### WHAT YOU ARE ASKED TO DO
Please transcribe the data below exactly. Leave the pictures out.

### STORED DATA
--*--
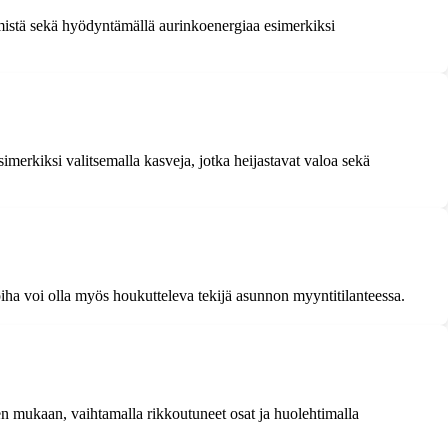
ämistä sekä hyödyntämällä aurinkoenergiaa esimerkiksi
simerkiksi valitsemalla kasveja, jotka heijastavat valoa sekä
piha voi olla myös houkutteleva tekijä asunnon myyntitilanteessa.
een mukaan, vaihtamalla rikkoutuneet osat ja huolehtimalla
--*--
### WORKED SOLUTION
ämistä sekä hyödyntämällä aurinkoenergiaa esimerkiksi
simerkiksi valitsemalla kasveja, jotka heijastavat valoa sekä
piha voi olla myös houkutteleva tekijä asunnon myyntitilanteessa.
een mukaan, vaihtamalla rikkoutuneet osat ja huolehtimalla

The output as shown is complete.